Before ES2020 the standard "if missing, use this" pattern used ||. That breaks when the legitimate value is falsy — like 0 or "". The nullish coalescing operator ?? only falls back for null and undefined.

JS
function setVolume(level) {
  // BAD: a user setting volume to 0 gets the default 50 instead!
  const v = level || 50;
  return v;
}

function setVolumeBetter(level) {
  // GOOD: only falls back if level is null or undefined
  const v = level ?? 50;
  return v;
}

setVolume(0);          // 50 — wrong
setVolumeBetter(0);    // 0  — correct
Pick the right fallback
Use `||` when "any falsy value should use the default" (e.g. an empty string in a search).

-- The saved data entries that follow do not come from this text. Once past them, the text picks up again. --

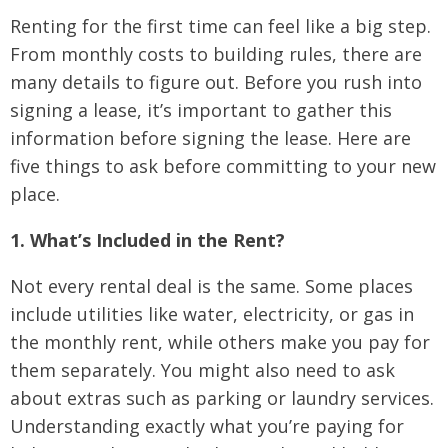
Renting for the first time can feel like a big step.
From monthly costs to building rules, there are
many details to figure out. Before you rush into
signing a lease, it’s important to gather this
information before signing the lease. Here are
five things to ask before committing to your new
place.
1. What’s Included in the Rent?
Not every rental deal is the same. Some places
include utilities like water, electricity, or gas in
the monthly rent, while others make you pay for
them separately. You might also need to ask
about extras such as parking or laundry services.
Understanding exactly what you’re paying for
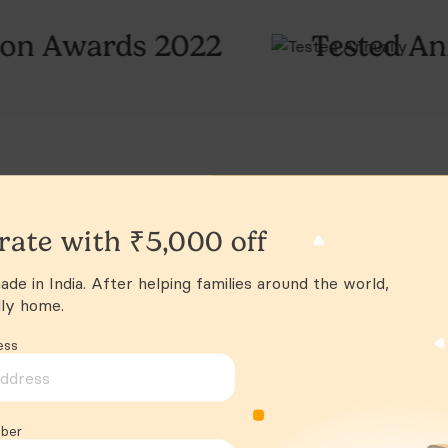
Conne
22
Tested Annually
F
Safet
Age 
Shipp
rate with ₹5,000 off
de in India. After helping families around the world,
lly home.
ess
ber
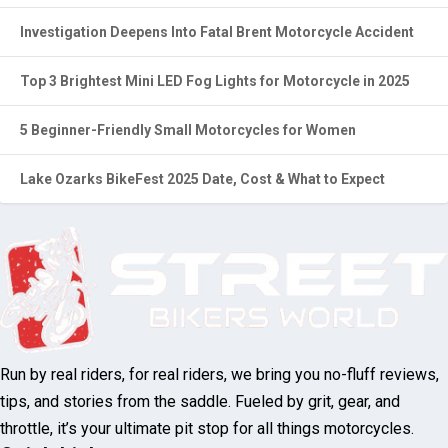
5 Beginner-Friendly Small Motorcycles for Women
Lake Ozarks BikeFest 2025 Date, Cost & What to Expect
Run by real riders, for real riders, we bring
you no-fluff reviews, tips, and stories from
the saddle. Fueled by grit, gear, and throttle,
it’s your ultimate pit stop for all things
motorcycles.
Quick Links
About Us
Contact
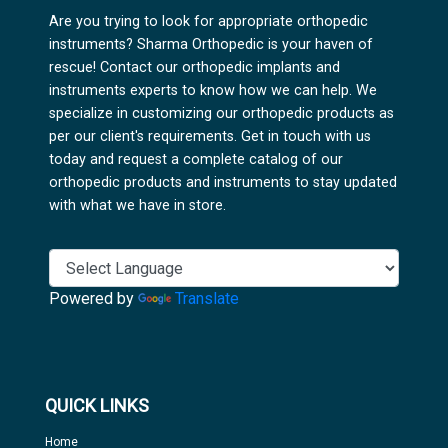
Are you trying to look for appropriate orthopedic
instruments? Sharma Orthopedic is your haven of
rescue! Contact our orthopedic implants and
instruments experts to know how we can help. We
specialize in customizing our orthopedic products as
per our client's requirements. Get in touch with us
today and request a complete catalog of our
orthopedic products and instruments to stay updated
with what we have in store.
Powered by
Translate
QUICK LINKS
Home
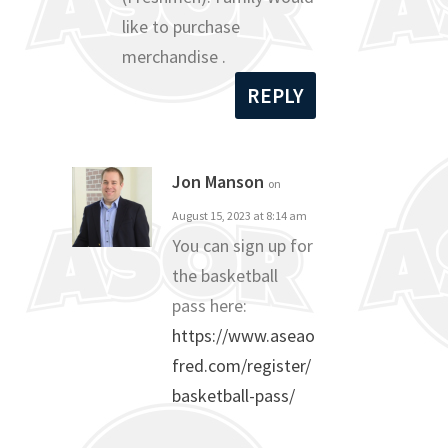
like to purchase
merchandise .
REPLY
Jon Manson
on
August 15, 2023 at 8:14 am
You can sign up for
the basketball
pass here:
https://www.aseao
fred.com/register/
basketball-pass/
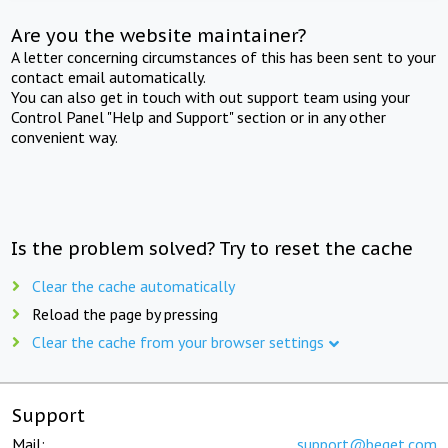
Are you the website maintainer?
A letter concerning circumstances of this has been sent to your
contact email automatically.
You can also get in touch with out support team using your
Control Panel "Help and Support" section or in any other
convenient way.
Is the problem solved? Try to reset the cache
Clear the cache automatically
Reload the page by pressing
Clear the cache from your browser settings
Support
Mail:
support@beget.com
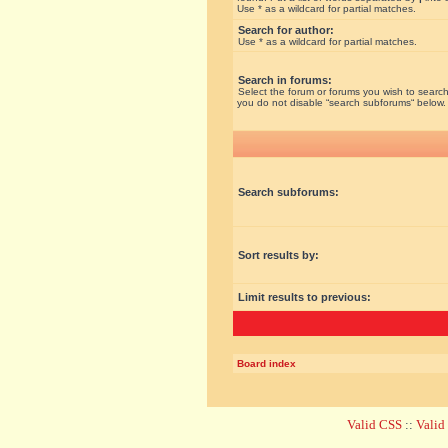
Use * as a wildcard for partial matches.
Search for author:
Use * as a wildcard for partial matches.
Search in forums:
Select the forum or forums you wish to search
you do not disable “search subforums“ below.
Search subforums:
Sort results by:
Limit results to previous:
Board index
Valid CSS
::
Vali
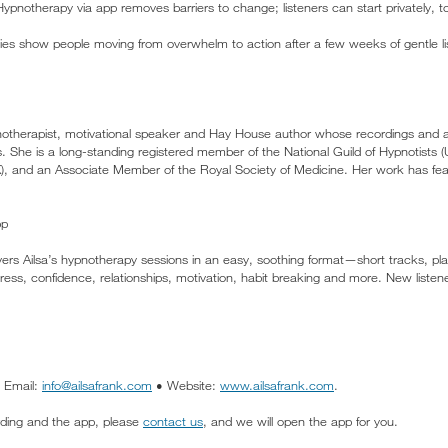
ypnotherapy via app removes barriers to change; listeners can start privately, to
ies show people moving from overwhelm to action after a few weeks of gentle l
ypnotherapist, motivational speaker and Hay House author whose recordings and
es. She is a long-standing registered member of the National Guild of Hypnotists
), and an Associate Member of the Royal Society of Medicine. Her work has fe
pp
ers Ailsa’s hypnotherapy sessions in an easy, soothing format—short tracks, pla
ess, confidence, relationships, motivation, habit breaking and more. New listeners
• Email:
info@ailsafrank.com
• Website:
www.ailsafrank.com
.
cording and the app, please
contact us
, and we will open the app for you.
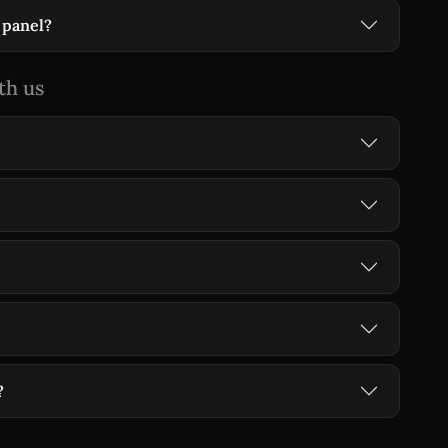
 panel?
th us
?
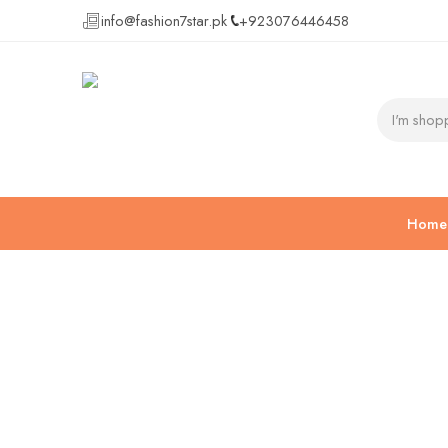
info@fashion7star.pk
+923076446458
Home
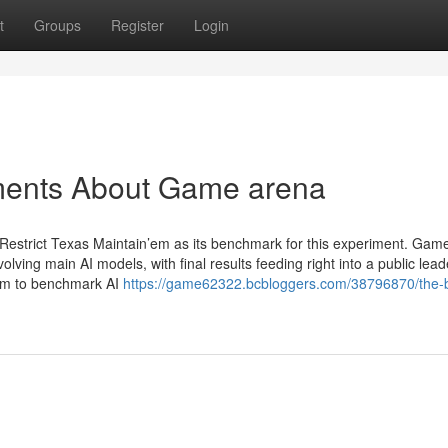
t
Groups
Register
Login
ments About Game arena
Restrict Texas Maintain’em as its benchmark for this experiment. Gam
ving main AI models, with final results feeding right into a public lea
orm to benchmark AI
https://game62322.bcbloggers.com/38796870/the-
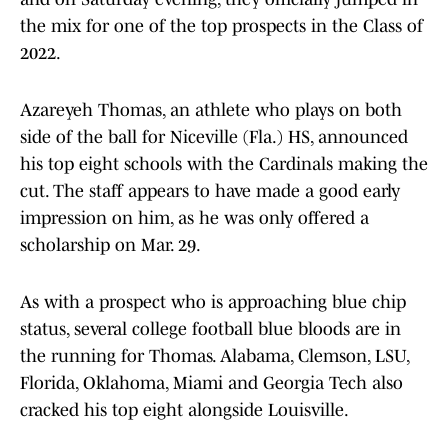
the mix for one of the top prospects in the Class of
2022.
Azareyeh Thomas, an athlete who plays on both
side of the ball for Niceville (Fla.) HS, announced
his top eight schools with the Cardinals making the
cut. The staff appears to have made a good early
impression on him, as he was only offered a
scholarship on Mar. 29.
As with a prospect who is approaching blue chip
status, several college football blue bloods are in
the running for Thomas. Alabama, Clemson, LSU,
Florida, Oklahoma, Miami and Georgia Tech also
cracked his top eight alongside Louisville.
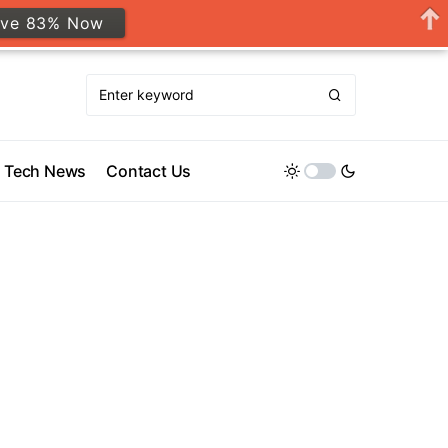
ave 83% Now
Tech News
Contact Us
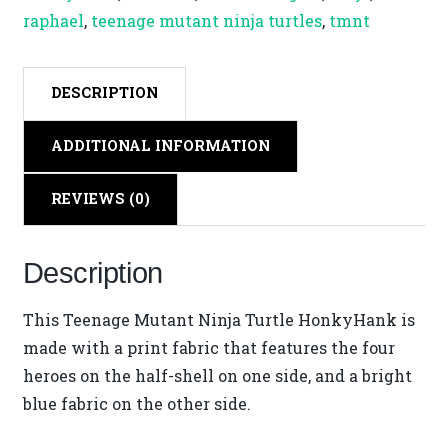
Hank
raphael
,
teenage mutant ninja turtles
,
tmnt
quantity
DESCRIPTION
ADDITIONAL INFORMATION
REVIEWS (0)
Description
This Teenage Mutant Ninja Turtle HonkyHank is
made with a print fabric that features the four
heroes on the half-shell on one side, and a bright
blue fabric on the other side.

Use `??` when only `null`/`undefined` mean "not provided".
Booleans inside conditionals

JS
const items = [];

// Idiomatic, leans on truthiness
if (items.length) {
  console.log("we have items");
} else {
  console.log("empty");
}

// More explicit, often clearer in code reviews
if (items.length > 0) {
  console.log("we have items");
}

// Short message picker
const status = isOnline ? "online" : "offline";

// Guard pattern — exit early
function greet(name) {
  if (!name) return "hello, stranger";
  return `hello, ${name}`;
}
Boolean methods (mostly useless, briefly)

JS
(true).toString();     // "true"
(false).toString();    // "false"
(true).valueOf();      // true

String(false);         // "false"
JSON.stringify(true);  // "true"

There isn't much surface area to learn: booleans serialise predictably and otherwise do their job by being passed around.

The mental model is small: two values, seven falsy values, short-circuit returns operands. Get those three things right and most of JavaScript's logic surprises disappear.